The barrier member 100 includes the first engagement member 106 that is coupled with or mounted on the support 102. The first engagement member 106 is configured to engage with the translatable column 104 to prevent rotation of the translatable column 104 when the first engagement member 106 and the translatable column 104 are engaged. The first engagement member 104 may be known as a brake.


In FIG. 1A, the translatable column 104 is shown in a first position or neutral position in which it is not engaged with the first engagement member 106. That is to say that in the first position, the translatable column 104 is spaced apart from the first engagement member 106. In the absence of external forces, the translatable column 104 may be biased to the first position, as discussed in further detail below. In the first position, the translatable column 104 is free to rotate about its longitudinal axis. The translatable column 104 is movable (or translatable) between the first position, as shown in FIG. 1A, and a second position in which the translatable column 104 is engaged with the first engagement member 106. In the second position, the translatable column 104 is prevented from rotating about its longitudinal axis due to the interaction of the translatable column 104 and the first engagement member 106. The second position may be known as the engaged position.


In order to move between the first position and the second position, the translatable column 104 is configured to move in a direction that is substantially perpendicular or orthogonal to the longitudinal axis of the translatable column 104. That is to say that the translatable column 104 may both rotate about the longitudinal axis and translate in a linear direction in a direction substantially orthogonal to the longitudinal axis. The translatable column 104 may continue to rotate whilst concurrently translating. In other words, the translatable column 104 is rotatably and translatably mounted relative to the support 102.


The first engagement member 106 may exert a stopping force upon the translatable column 104 to prevent rotation, when the translatable column 104 is in the second position (i.e. when the translatable column 104 the first engagement member 106 are engaged). In one example, the first engagement member 106 comprises a notch or recess configured to receive a similarly shaped projection or tooth of the translatable column 104, such that when the projection is received in the notch of the first engagement member 106, the translatable column 104 is prevented from further rotation.
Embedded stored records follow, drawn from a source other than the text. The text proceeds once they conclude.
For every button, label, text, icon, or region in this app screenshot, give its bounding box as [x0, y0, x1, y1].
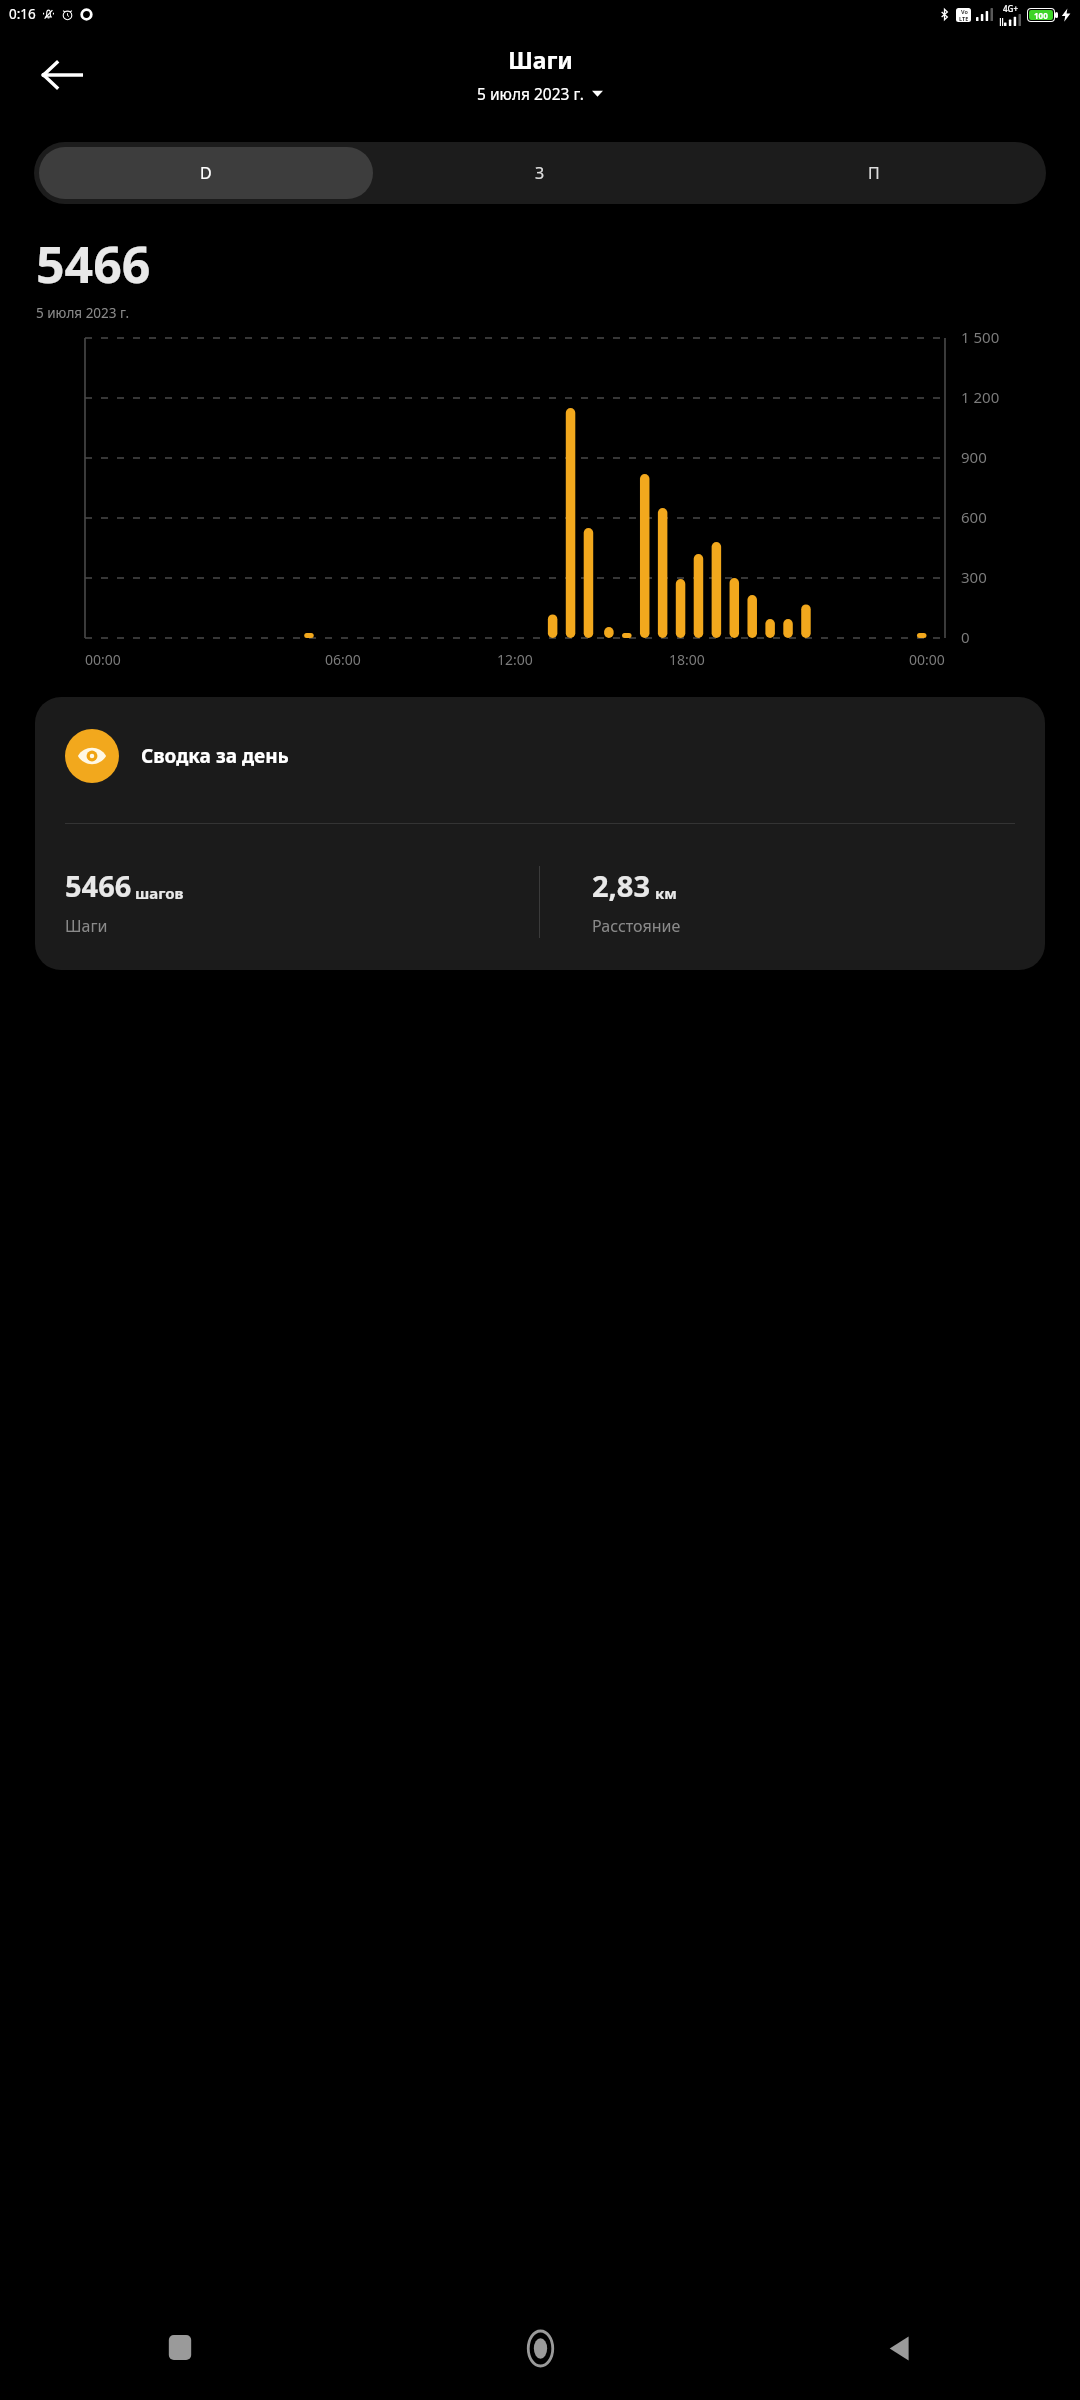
button[interactable]: D [39, 147, 373, 199]
staticText: З [535, 162, 545, 184]
staticText: 1 200 [961, 387, 1000, 407]
staticText: 600 [961, 507, 987, 527]
staticText: 00:00 [909, 650, 945, 669]
staticText: 100 [1034, 10, 1048, 20]
staticText: 5 июля 2023 г. [477, 83, 584, 104]
staticText: 18:00 [669, 650, 705, 669]
staticText: шагов [135, 883, 184, 903]
staticText: 300 [961, 567, 987, 587]
staticText: 00:00 [85, 650, 121, 669]
staticText: Vo [961, 8, 968, 15]
button[interactable]: З [373, 147, 707, 199]
staticText: 1 500 [961, 327, 1000, 347]
staticText: 900 [961, 447, 987, 467]
staticText: 5466 [65, 866, 132, 905]
button[interactable]: П [707, 147, 1041, 199]
staticText: 4G+ [1003, 3, 1018, 14]
staticText: 5 июля 2023 г. [36, 304, 130, 322]
staticText: Расстояние [592, 915, 681, 937]
staticText: Сводка за день [141, 743, 289, 769]
staticText: Шаги [65, 915, 108, 937]
staticText: П [868, 162, 880, 184]
button[interactable]: Сводка за день [35, 697, 1045, 970]
staticText: 0:16 [9, 5, 36, 23]
staticText: 0 [961, 627, 970, 647]
staticText: D [200, 162, 212, 184]
button[interactable]: Главный экран [360, 2296, 720, 2400]
button[interactable]: Назад [720, 2296, 1080, 2400]
staticText: Шаги [508, 44, 573, 75]
staticText: км [655, 883, 677, 903]
staticText: LTE [959, 15, 969, 22]
staticText: 12:00 [497, 650, 533, 669]
button[interactable]: Назад [34, 47, 90, 103]
staticText: 06:00 [325, 650, 361, 669]
staticText: 5466 [36, 230, 151, 298]
button[interactable]: 5 июля 2023 г. [471, 81, 609, 106]
staticText: 2,83 [592, 866, 651, 905]
button[interactable]: Обзор [0, 2296, 360, 2400]
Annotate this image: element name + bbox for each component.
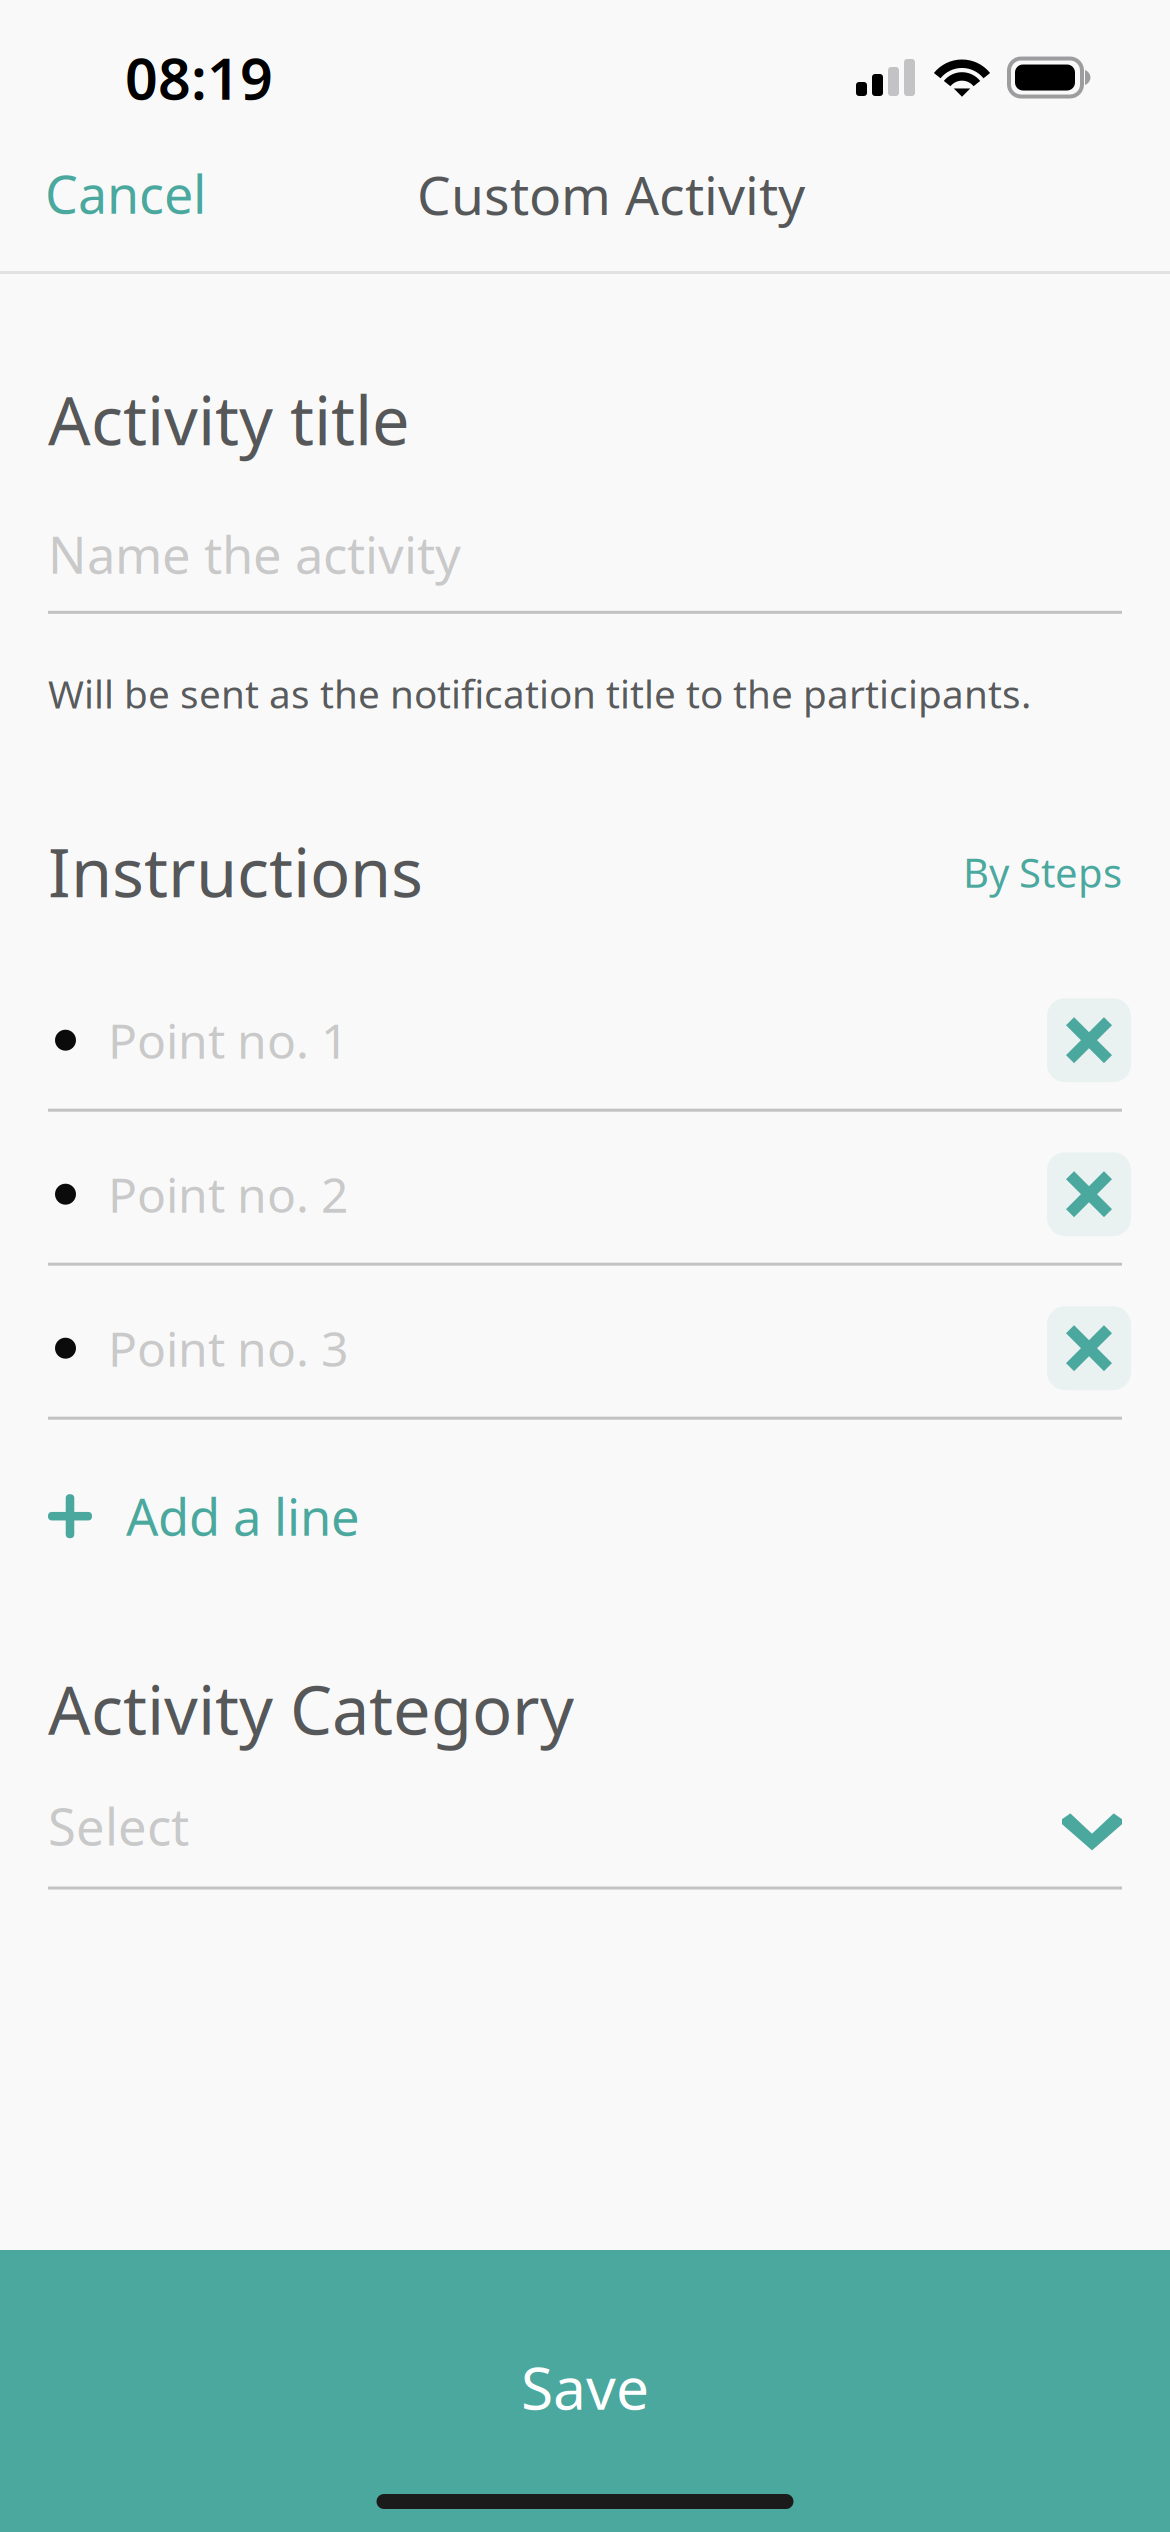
button[interactable]: Cancel (0, 155, 236, 254)
staticText: Instructions (48, 827, 423, 916)
staticText: By Steps (963, 846, 1122, 899)
button[interactable]: Add a line (0, 1483, 1170, 1550)
staticText: Will be sent as the notification title t… (48, 668, 1031, 719)
button[interactable]: Remove Point no. 1 (1047, 998, 1170, 1082)
button[interactable]: Remove Point no. 2 (1047, 1152, 1170, 1236)
button[interactable]: Remove Point no. 3 (1047, 1306, 1170, 1390)
staticText: 08:19 (125, 39, 273, 116)
staticText: Add a line (126, 1483, 360, 1550)
staticText: Point no. 1 (108, 1008, 348, 1072)
staticText: Activity Category (48, 1665, 574, 1753)
staticText: Point no. 3 (108, 1316, 348, 1380)
staticText: Custom Activity (417, 159, 805, 230)
button[interactable]: Select (0, 1792, 1170, 1860)
staticText: Cancel (45, 159, 206, 228)
staticText: Select (48, 1792, 189, 1860)
staticText: Name the activity (48, 520, 461, 588)
button[interactable]: By Steps (923, 836, 1122, 916)
staticText: Point no. 2 (108, 1162, 348, 1226)
staticText: Activity title (48, 375, 410, 464)
staticText: Save (521, 2348, 649, 2426)
button[interactable]: Save (0, 2250, 1170, 2532)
The barrier member 100 may include a flexible barrier material 108, which is not shown in FIG. 1A so that the translatable column 104 can be shown in detail.



FIG. 1B is identical to the arrangement shown in FIG. 1A, except that the translatable column 104 has moved from the first position as shown in FIG. 1A to the second position. In the second position, the translatable column 104 is engaged with or coupled with a first engagement member 106 of the support 102, which is discussed in more detail below.


As shown by comparing FIGS. 1A and 1B, the first position (shown in FIG. 1A) and the second position (shown in FIG. 1B) are spaced apart from one another.



FIG. 1C shows a second perspective view of the barrier member 100. The flexible barrier material 108 is partially shown in FIG. 1C. The flexible barrier material 108 is configured to be at least partially wrapped around the translatable column 104 and is unwindable from the translatable column 104 in use. In other words, the flexible barrier material 108 may extend from the translatable column 104.


A free end of the flexible barrier material 108 is configured to couple with a connection to define the extent of the barrier.


As shown in FIGS. 1A, 1B and 1C, the support 102 may comprise a housing 110 configured to house the translatable column 104. In FIGS. 1A and 1B, a portion of the housing 110 is removed so the translatable column 104 is visible, but in practice, the housing 110 may extend entirely around the translatable column 104 to enclose the translatable column 104 therein. In the example shown, the housing 110 has a substantially circular cross-section, but other shapes are envisaged, such as a hexagonal cross section.


As shown in FIG. 1A, the housing 110 may comprise a top plate 112 and a bottom plate 114. The top plate 112 is arranged towards the top of the support 102 and closes off the top of the housing 110 in a vertical direction. The bottom plate 114 is arranged towards the bottom of the support 102.


The support 102 may comprise a base plate 116. The base plate 116 may include one or more holes through which fixtures (not shown) may extend to couple the support 102 to the ground. For example, the fixtures may be in the form of a dowel or bolt to fix the base plate 116 and therefore the support 102 in place. The fixtures and base plate 116 are configured to transfer impact forces from the flexible barrier material 108 to the ground, in use.


The housing 110 may comprise a slot 113 through which the flexible barrier material 108 may extend, as shown in FIG. 1C. The slot 113 may be substantially elongate and have a similar height to the height of the flexible barrier material 108.


The support 102 may comprise one or more biasing members configured to bias the translatable column 104 to the first position. The one of more biasing members may be compressible such that they are configured to compress as the translatable column 104 is moved from the first position to the second position. The one or more biasing members may comprise springs, hydraulic buffers, pistons, or a compressible material as will be discussed in more detail below. In one example, the one or more biasing members may comprise a plurality of magnets configured to bias the translatable column 104 to the first position.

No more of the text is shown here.